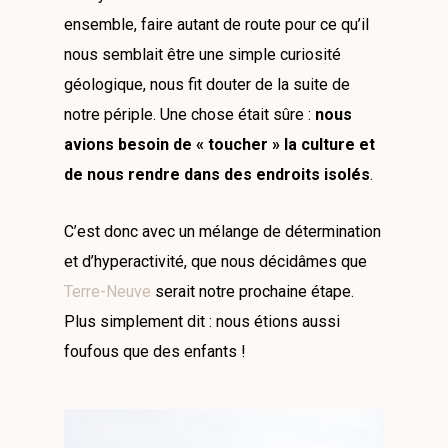
ensemble, faire autant de route pour ce qu’il
nous semblait être une simple curiosité
géologique, nous fit douter de la suite de
notre périple. Une chose était sûre :
nous
avions besoin de « toucher » la culture et
de nous rendre dans des endroits isolés
.
C’est donc avec un mélange de détermination
et d’hyperactivité, que nous décidâmes que
Terre-Neuve
serait notre prochaine étape.
Plus simplement dit : nous étions aussi
foufous que des enfants !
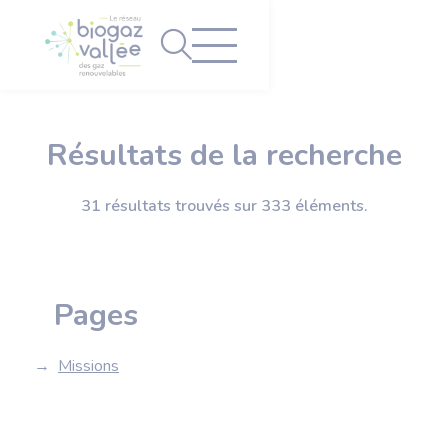
Panneau de gestion des cookies
Résultats de la recherche
31 résultats trouvés sur 333 éléments.
Pages
Missions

=======

### Assigned task
Every line of the material must be reproduced verbatim; the pictures are to be omitted.

### Result below
ensemble, faire autant de route pour ce qu’il
nous semblait être une simple curiosité
géologique, nous fit douter de la suite de
notre périple. Une chose était sûre :
nous
avions besoin de « toucher » la culture et
de nous rendre dans des endroits isolés
.
C’est donc avec un mélange de détermination
et d’hyperactivité, que nous décidâmes que
Terre-Neuve
serait notre prochaine étape.
Plus simplement dit : nous étions aussi
foufous que des enfants !
Panneau de gestion des cookies
Résultats de la recherche
31 résultats trouvés sur 333 éléments.
Pages
Missions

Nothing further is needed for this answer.